One of my favorite quotes about writing comes from the 19th-century novelist Nathaniel Hawthorne, who said, "Easy reading is damn hard writing." That may be the mantra of anyone who has ever attempted to write a children's book. When I was in college, a member of my creative writing workshop once brought a fairy tale to class — and accompanied it with a page of testimonials from kids who had read the story, as if to convince us discerning adults that second-graders would go for it.

It's hard to write a book of any kind, but if you set out to pen a romance novel or a thriller or even the next "Ulysses," you're at least playing to an audience of peers. Trying to sell a story for a younger mindset can be an added challenge. So when Jeannine Thomas launches her first book Saturday at the Huntington Beach Central Library, she'll feel particularly vindicated after those years of tightening every line.
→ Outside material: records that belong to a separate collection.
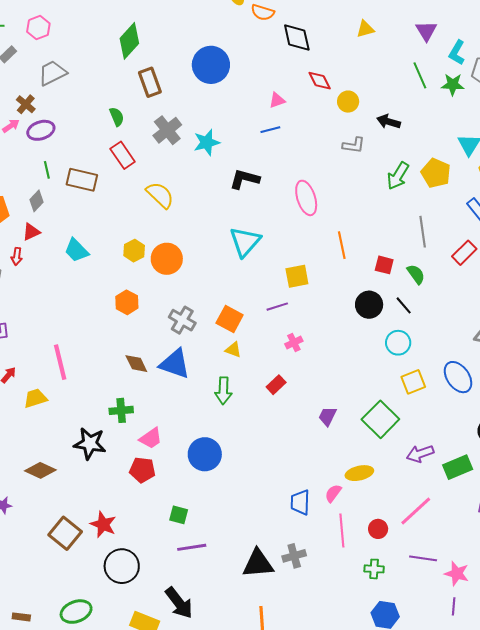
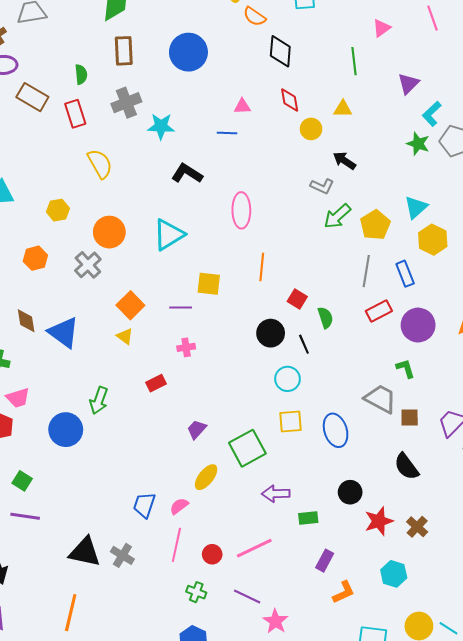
yellow triangle: (365, 29) -> (343, 109), moved
green line: (420, 75) -> (354, 61), moved
gray L-shape: (354, 145) -> (322, 186), moved
brown rectangle: (82, 180) -> (32, 97), moved
gray line: (423, 232) -> (366, 271), moved
orange circle: (167, 259) -> (109, 232), moved
gray cross: (182, 320) -> (88, 265), moved
green arrow: (223, 391) -> (99, 401), moved
green rectangle: (458, 467) -> (308, 518), size x0.7
yellow ellipse: (359, 473) -> (206, 477), moved, turned -56
gray cross: (294, 556) -> (122, 555), turned 30

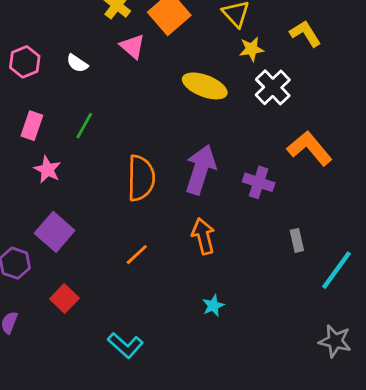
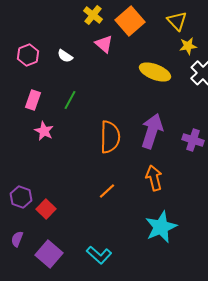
purple square: (55, 232) -> (49, 254), moved
red square: (64, 299) -> (46, 209), moved
cyan star: (213, 306) -> (161, 227), size x2.0

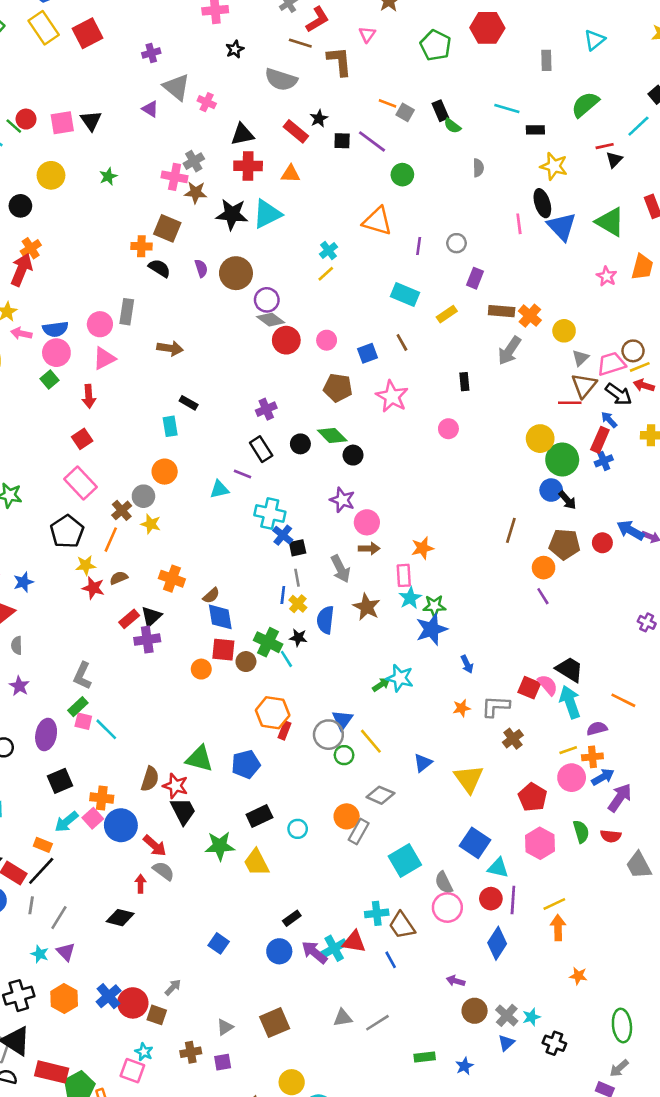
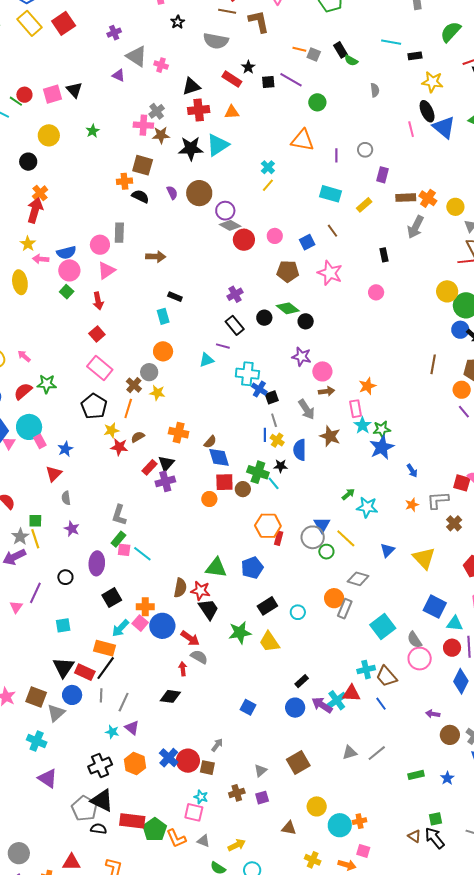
cyan star: (400, 678) -> (367, 507), moved
orange rectangle: (43, 845) -> (104, 648), size x1.5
Thomas, who lives in Surf City and teaches elementary school in Santa Ana, has spent the last seven years writing a series based on Nutter, her French bulldog who died half a decade ago. The first installment, "Nutter the Survivor," tells the semi-true story of Nutter's escape from a puppy mill — represented in the book as a big, green ogre — and her journey before being rescued and adopted.

Until Oklahoma-based Tate Publishing & Enterprises issued "Nutter" this month, it lived for seven years in Thomas' three-ring binder. And it made plenty of rounds around the neighborhood as the author read it for her nieces and nephews, neighborhood kids, students and anyone else who would lend an ear.

Thomas, who has written unpublished adult novels before, found it a whole different process.

"Every single word has to be meaningful for the story, and it has to move the story along," she said. "Every word matters. Every single word matters."

It may have taken a while for Thomas to hone "Nutter the Survivor," but along the way, she found that her story resonated for a lot of kids. As a teacher, she often deals with students who face bullying or teasing and feel like outsiders, and the book's repeated theme of "survivors" is meant to encourage them to take heart.

Now, Thomas has completed five Nutter tales and is beginning to enjoy the life of a published author. Traci Jones, a marketing representative at Tate, said the company is busy setting up appearances in the community and making the book available to retailers.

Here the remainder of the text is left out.